**Work required**: Answer with one number: the count of lines in the listing below that hold the word "each".
%%
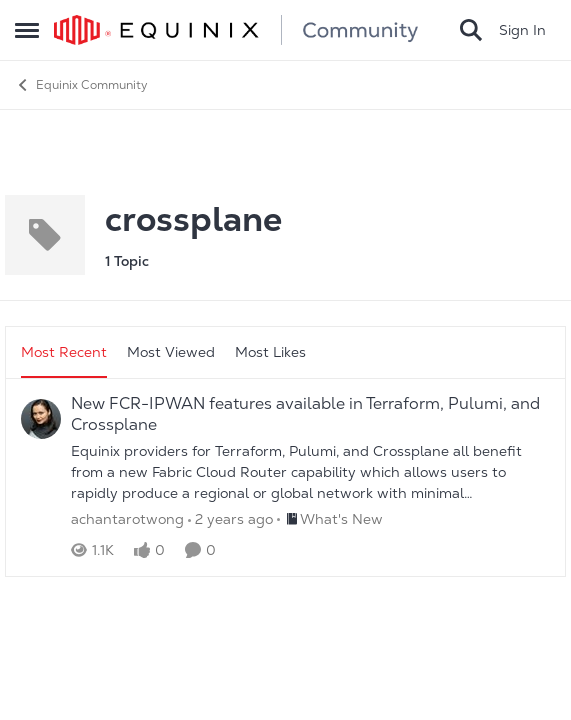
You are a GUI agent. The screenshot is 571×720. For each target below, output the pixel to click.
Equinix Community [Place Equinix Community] (81, 85)
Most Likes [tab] (270, 352)
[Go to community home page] (236, 30)
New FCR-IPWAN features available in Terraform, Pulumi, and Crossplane (305, 414)
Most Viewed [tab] (171, 352)
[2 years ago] (230, 519)
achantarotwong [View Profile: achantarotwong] (127, 519)
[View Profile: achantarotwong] (41, 419)
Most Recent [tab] (64, 352)
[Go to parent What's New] (330, 519)
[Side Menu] (27, 30)
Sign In (522, 30)
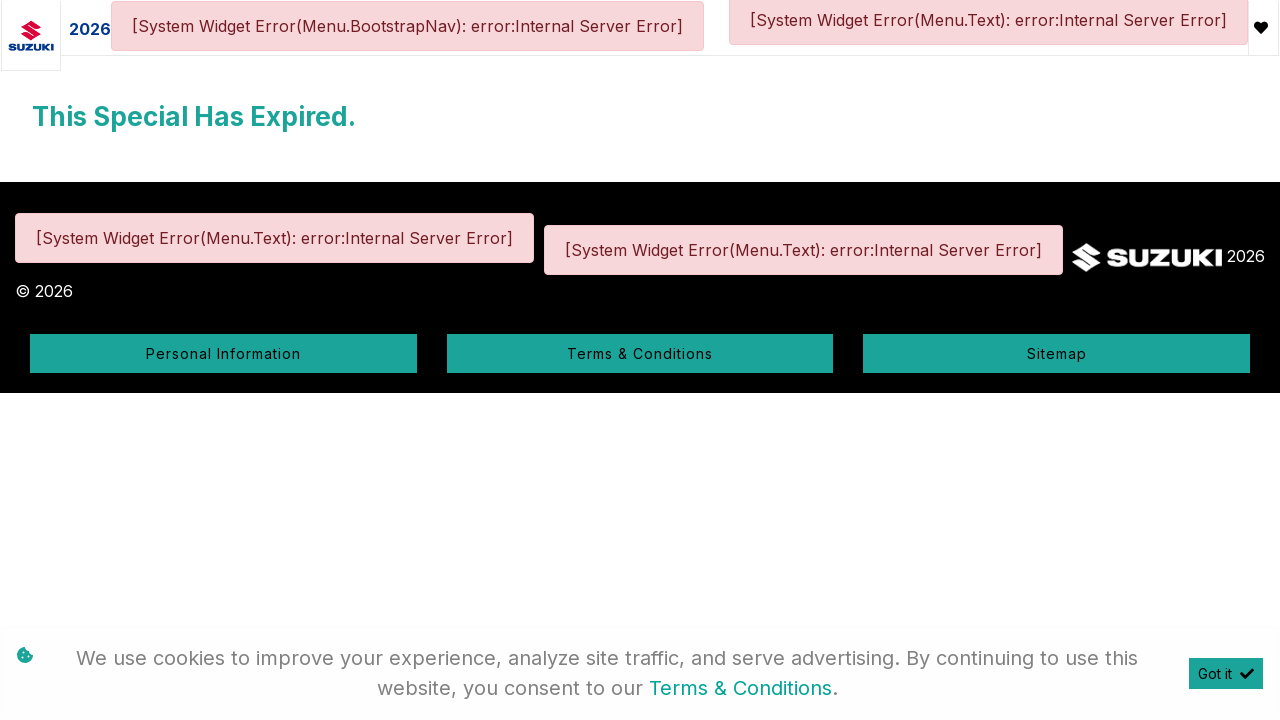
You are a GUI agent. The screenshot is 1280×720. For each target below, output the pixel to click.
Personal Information (223, 353)
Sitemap (1057, 353)
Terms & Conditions (640, 353)
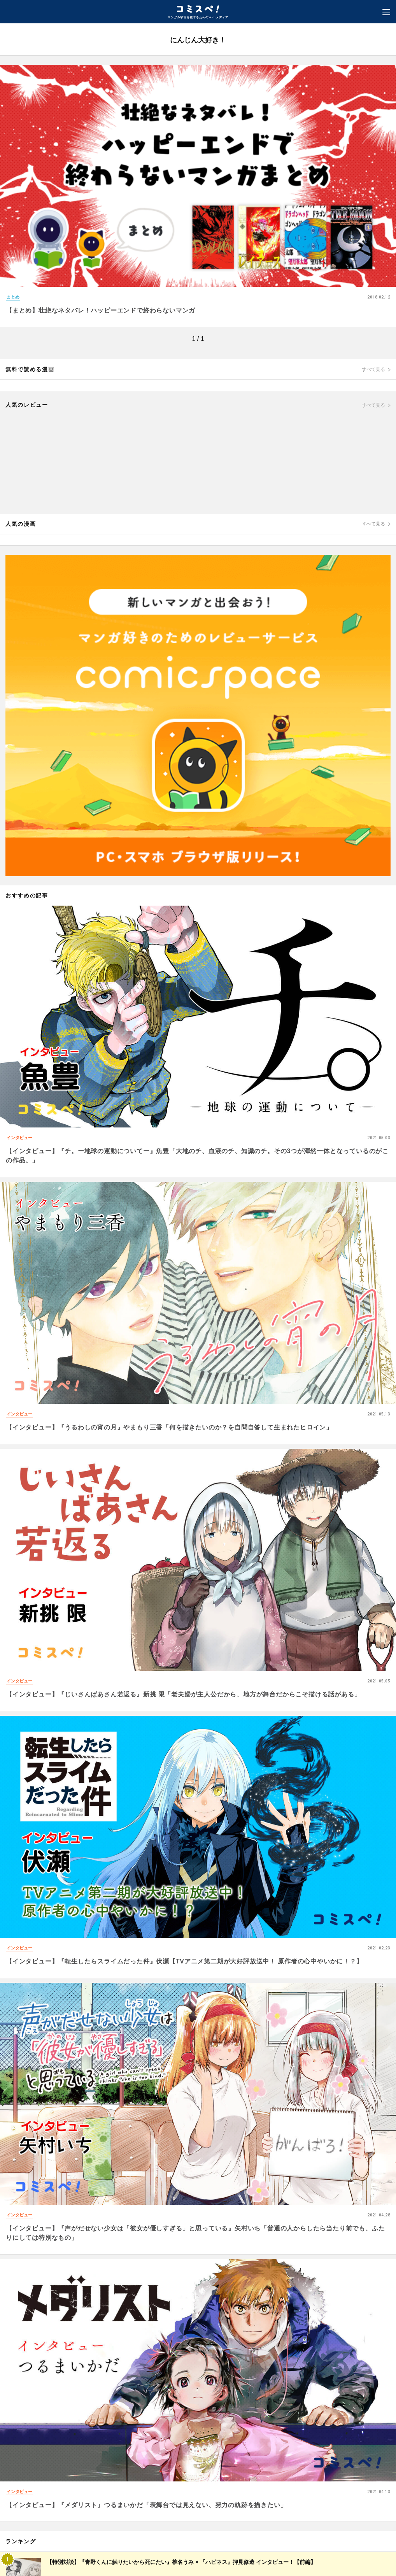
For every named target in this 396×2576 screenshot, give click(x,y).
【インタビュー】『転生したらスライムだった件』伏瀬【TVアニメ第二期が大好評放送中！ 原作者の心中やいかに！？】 (184, 1961)
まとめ (13, 297)
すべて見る (373, 369)
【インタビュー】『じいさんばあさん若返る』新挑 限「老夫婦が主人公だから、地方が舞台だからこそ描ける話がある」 (183, 1694)
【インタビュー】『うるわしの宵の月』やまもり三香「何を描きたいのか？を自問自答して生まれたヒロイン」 (169, 1427)
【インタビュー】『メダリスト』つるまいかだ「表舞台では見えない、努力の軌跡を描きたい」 (146, 2505)
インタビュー (19, 1137)
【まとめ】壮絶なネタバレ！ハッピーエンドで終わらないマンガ (100, 310)
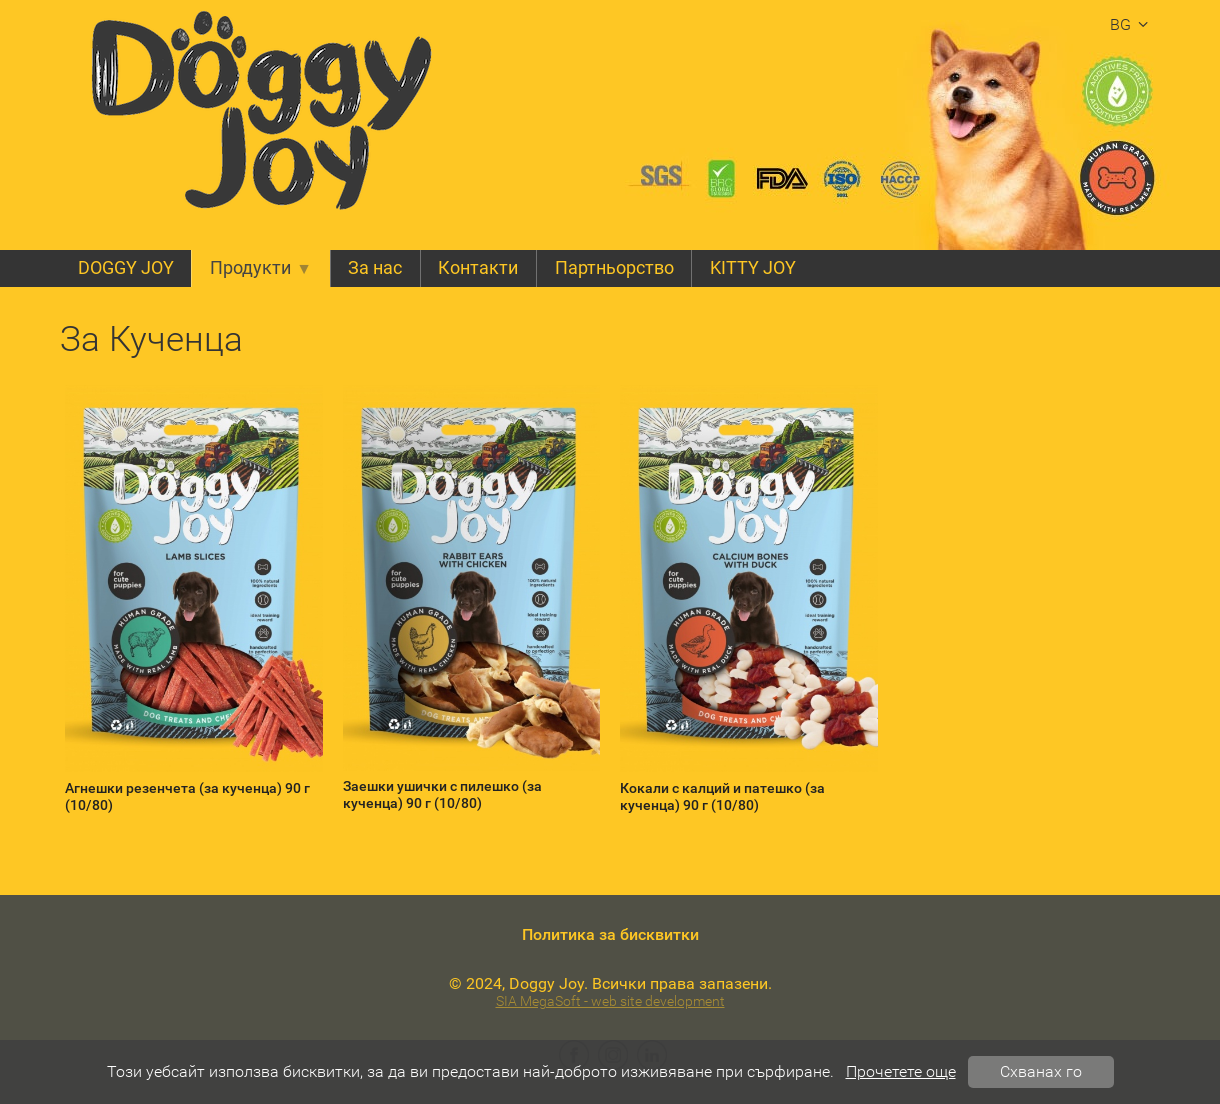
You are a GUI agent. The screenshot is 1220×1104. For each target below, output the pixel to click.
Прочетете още (901, 1071)
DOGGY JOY (126, 268)
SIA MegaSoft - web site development (610, 1001)
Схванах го (1041, 1071)
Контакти (478, 268)
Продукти (261, 268)
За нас (375, 268)
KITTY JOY (753, 268)
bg (1132, 24)
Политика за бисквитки (610, 934)
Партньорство (614, 268)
%%
**Solution for this problem**: 3